(PROVIDED RECORDS)

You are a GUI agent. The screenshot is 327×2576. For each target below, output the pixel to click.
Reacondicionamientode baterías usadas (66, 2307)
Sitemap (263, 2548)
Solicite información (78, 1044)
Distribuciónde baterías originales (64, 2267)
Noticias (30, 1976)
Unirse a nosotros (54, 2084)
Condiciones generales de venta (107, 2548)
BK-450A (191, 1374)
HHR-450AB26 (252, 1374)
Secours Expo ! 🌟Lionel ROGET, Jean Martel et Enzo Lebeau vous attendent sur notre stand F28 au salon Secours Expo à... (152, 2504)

(End PROVIDED RECORDS)

**THE TASK**
The answer must be the line containing "BK-450A (191, 1374)" and every line after it through the end of the records, repeated exactly.

**OUTPUT FOR THIS EXERCISE**
BK-450A (191, 1374)
HHR-450AB26 (252, 1374)
Secours Expo ! 🌟Lionel ROGET, Jean Martel et Enzo Lebeau vous attendent sur notre stand F28 au salon Secours Expo à... (152, 2504)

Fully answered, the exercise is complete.